= Task material =
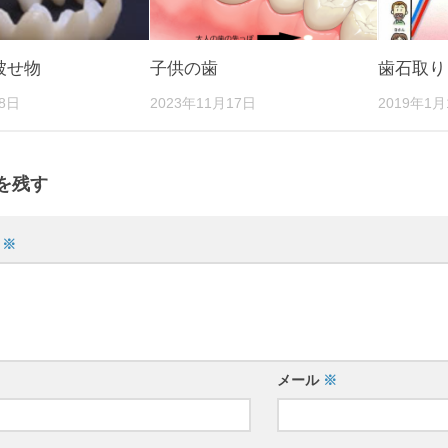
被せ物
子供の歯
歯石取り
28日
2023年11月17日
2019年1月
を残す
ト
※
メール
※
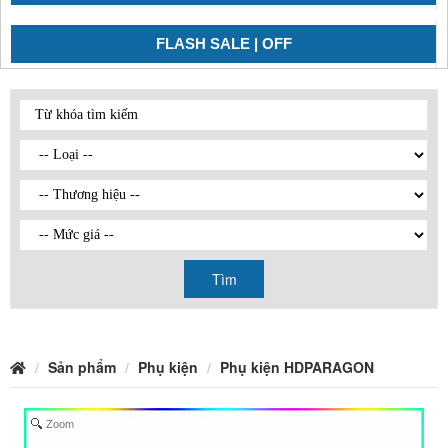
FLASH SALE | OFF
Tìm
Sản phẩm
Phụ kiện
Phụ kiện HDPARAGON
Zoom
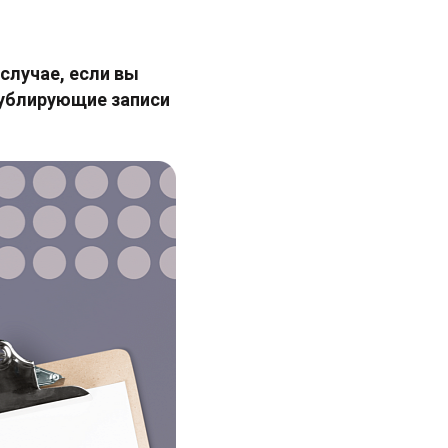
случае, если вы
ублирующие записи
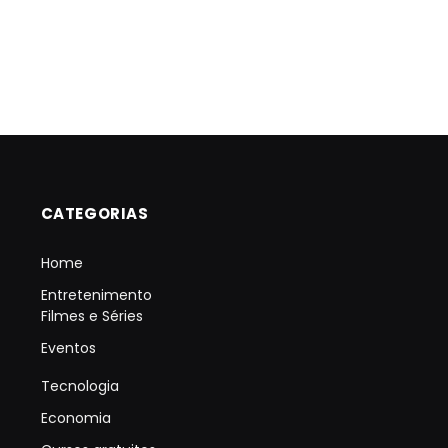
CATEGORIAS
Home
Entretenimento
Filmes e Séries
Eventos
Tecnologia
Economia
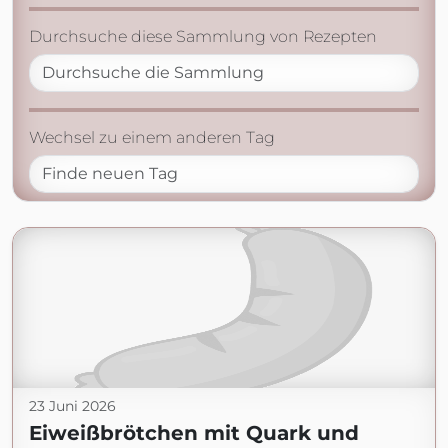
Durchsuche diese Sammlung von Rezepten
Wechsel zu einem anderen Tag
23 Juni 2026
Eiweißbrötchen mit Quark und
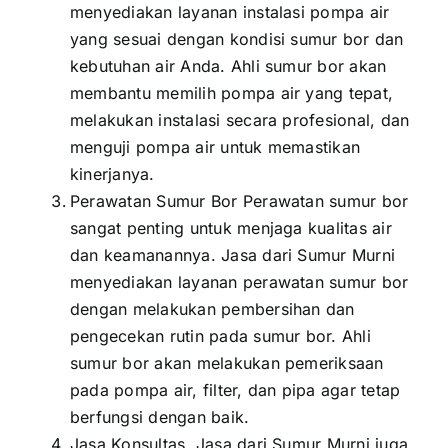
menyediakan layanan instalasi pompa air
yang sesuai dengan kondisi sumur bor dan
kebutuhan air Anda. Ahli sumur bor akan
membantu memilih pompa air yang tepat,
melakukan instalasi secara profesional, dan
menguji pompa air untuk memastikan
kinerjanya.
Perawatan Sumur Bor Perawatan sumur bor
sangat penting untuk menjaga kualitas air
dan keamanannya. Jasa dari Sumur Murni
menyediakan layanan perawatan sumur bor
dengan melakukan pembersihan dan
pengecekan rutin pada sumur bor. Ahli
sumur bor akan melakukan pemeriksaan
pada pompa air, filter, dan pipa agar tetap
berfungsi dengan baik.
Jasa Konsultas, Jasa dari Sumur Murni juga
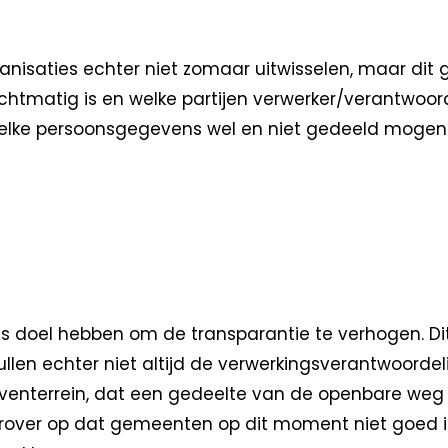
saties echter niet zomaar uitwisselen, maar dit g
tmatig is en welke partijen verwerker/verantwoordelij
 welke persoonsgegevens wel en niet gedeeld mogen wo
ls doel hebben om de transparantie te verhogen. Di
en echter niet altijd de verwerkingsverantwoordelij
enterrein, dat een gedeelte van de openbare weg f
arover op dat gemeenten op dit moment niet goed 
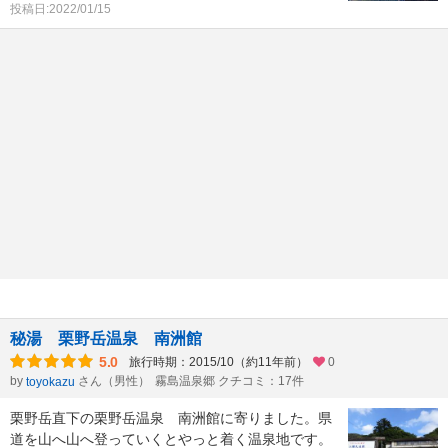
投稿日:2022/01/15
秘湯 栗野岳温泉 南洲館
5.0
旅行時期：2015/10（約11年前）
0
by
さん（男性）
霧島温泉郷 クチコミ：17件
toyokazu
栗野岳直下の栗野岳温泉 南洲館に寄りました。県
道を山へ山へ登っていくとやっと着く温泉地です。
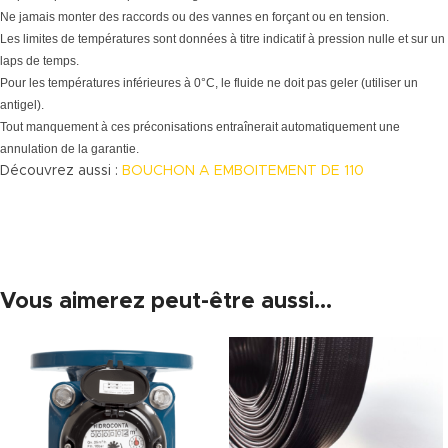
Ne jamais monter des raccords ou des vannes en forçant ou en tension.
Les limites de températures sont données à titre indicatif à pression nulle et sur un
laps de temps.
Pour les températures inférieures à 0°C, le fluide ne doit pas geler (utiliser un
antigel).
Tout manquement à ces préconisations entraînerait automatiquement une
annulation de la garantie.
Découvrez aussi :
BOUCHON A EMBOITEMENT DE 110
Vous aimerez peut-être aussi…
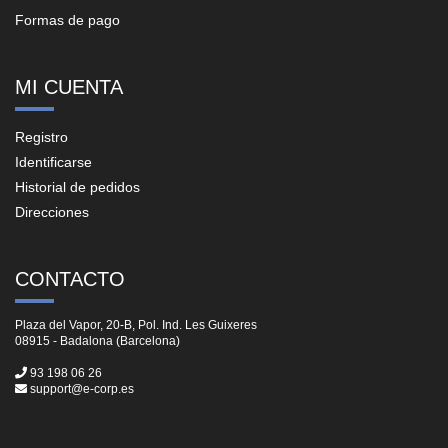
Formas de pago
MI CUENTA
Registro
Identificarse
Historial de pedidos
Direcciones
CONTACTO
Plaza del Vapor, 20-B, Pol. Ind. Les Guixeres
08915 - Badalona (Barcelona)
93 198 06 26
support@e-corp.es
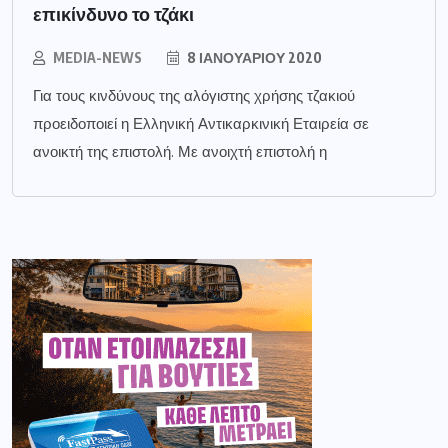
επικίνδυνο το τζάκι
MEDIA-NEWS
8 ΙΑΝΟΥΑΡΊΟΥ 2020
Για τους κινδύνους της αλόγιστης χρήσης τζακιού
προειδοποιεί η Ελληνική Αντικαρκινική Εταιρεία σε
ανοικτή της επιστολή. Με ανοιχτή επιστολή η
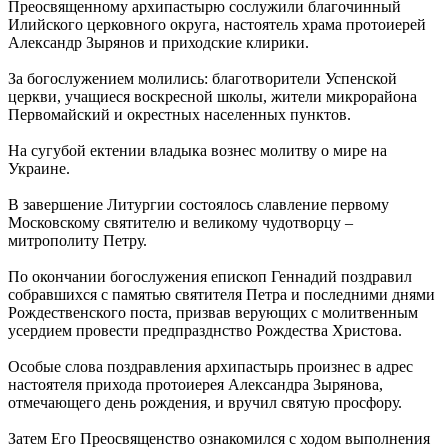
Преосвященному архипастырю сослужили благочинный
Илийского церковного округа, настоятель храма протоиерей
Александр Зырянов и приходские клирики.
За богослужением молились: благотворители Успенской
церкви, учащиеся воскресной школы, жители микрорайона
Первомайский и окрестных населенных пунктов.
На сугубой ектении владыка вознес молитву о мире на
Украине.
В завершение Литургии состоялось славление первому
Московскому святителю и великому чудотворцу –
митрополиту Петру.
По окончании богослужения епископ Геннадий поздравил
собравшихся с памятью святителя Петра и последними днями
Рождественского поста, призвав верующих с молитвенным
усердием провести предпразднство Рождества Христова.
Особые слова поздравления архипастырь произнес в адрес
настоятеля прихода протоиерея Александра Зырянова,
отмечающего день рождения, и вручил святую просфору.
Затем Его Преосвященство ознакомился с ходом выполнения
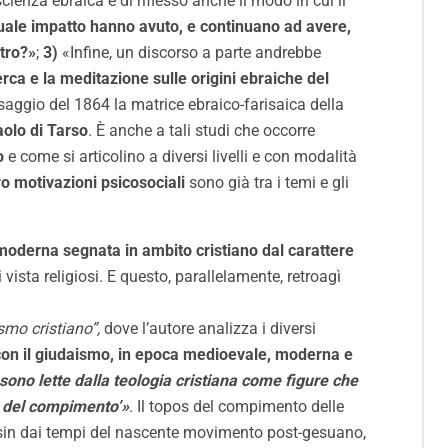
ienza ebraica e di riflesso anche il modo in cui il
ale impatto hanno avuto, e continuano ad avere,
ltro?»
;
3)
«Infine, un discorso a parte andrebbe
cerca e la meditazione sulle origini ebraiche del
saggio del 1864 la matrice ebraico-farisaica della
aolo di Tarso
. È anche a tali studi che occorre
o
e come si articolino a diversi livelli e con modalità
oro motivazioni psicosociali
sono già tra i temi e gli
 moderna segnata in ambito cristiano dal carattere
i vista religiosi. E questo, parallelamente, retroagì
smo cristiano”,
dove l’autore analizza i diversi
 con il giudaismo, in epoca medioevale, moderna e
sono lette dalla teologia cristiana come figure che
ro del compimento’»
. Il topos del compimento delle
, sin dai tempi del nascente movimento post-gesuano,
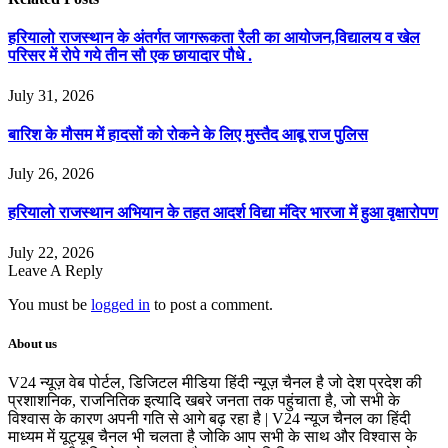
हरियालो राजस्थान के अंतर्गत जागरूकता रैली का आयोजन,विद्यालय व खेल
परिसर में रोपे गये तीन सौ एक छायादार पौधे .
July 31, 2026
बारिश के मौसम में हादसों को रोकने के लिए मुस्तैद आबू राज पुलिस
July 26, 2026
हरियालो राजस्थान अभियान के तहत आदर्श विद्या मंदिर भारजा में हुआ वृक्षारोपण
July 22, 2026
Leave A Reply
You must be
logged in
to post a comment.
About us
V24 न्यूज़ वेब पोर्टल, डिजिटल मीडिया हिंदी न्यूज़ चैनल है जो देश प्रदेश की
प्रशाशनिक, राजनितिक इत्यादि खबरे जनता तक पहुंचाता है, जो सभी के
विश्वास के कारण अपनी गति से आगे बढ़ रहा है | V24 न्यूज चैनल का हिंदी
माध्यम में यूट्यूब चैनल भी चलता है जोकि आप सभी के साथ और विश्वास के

= Activity =
Within the material above, only the stretch from the line holding "Ne jamais monter" through the line holding "В завершение Литургии" is to be restated exactly. Pictures are dropped.

= Final answer =
Ne jamais monter des raccords ou des vannes en forçant ou en tension.
Les limites de températures sont données à titre indicatif à pression nulle et sur un
laps de temps.
Pour les températures inférieures à 0°C, le fluide ne doit pas geler (utiliser un
antigel).
Tout manquement à ces préconisations entraînerait automatiquement une
annulation de la garantie.
Découvrez aussi :
BOUCHON A EMBOITEMENT DE 110
Vous aimerez peut-être aussi…
Formas de pago
MI CUENTA
Registro
Identificarse
Historial de pedidos
Direcciones
CONTACTO
Plaza del Vapor, 20-B, Pol. Ind. Les Guixeres
08915 - Badalona (Barcelona)
93 198 06 26
support@e-corp.es
επικίνδυνο το τζάκι
MEDIA-NEWS
8 ΙΑΝΟΥΑΡΊΟΥ 2020
Για τους κινδύνους της αλόγιστης χρήσης τζακιού
προειδοποιεί η Ελληνική Αντικαρκινική Εταιρεία σε
ανοικτή της επιστολή. Με ανοιχτή επιστολή η
Преосвященному архипастырю сослужили благочинный
Илийского церковного округа, настоятель храма протоиерей
Александр Зырянов и приходские клирики.
За богослужением молились: благотворители Успенской
церкви, учащиеся воскресной школы, жители микрорайона
Первомайский и окрестных населенных пунктов.
На сугубой ектении владыка вознес молитву о мире на
Украине.
В завершение Литургии состоялось славление первому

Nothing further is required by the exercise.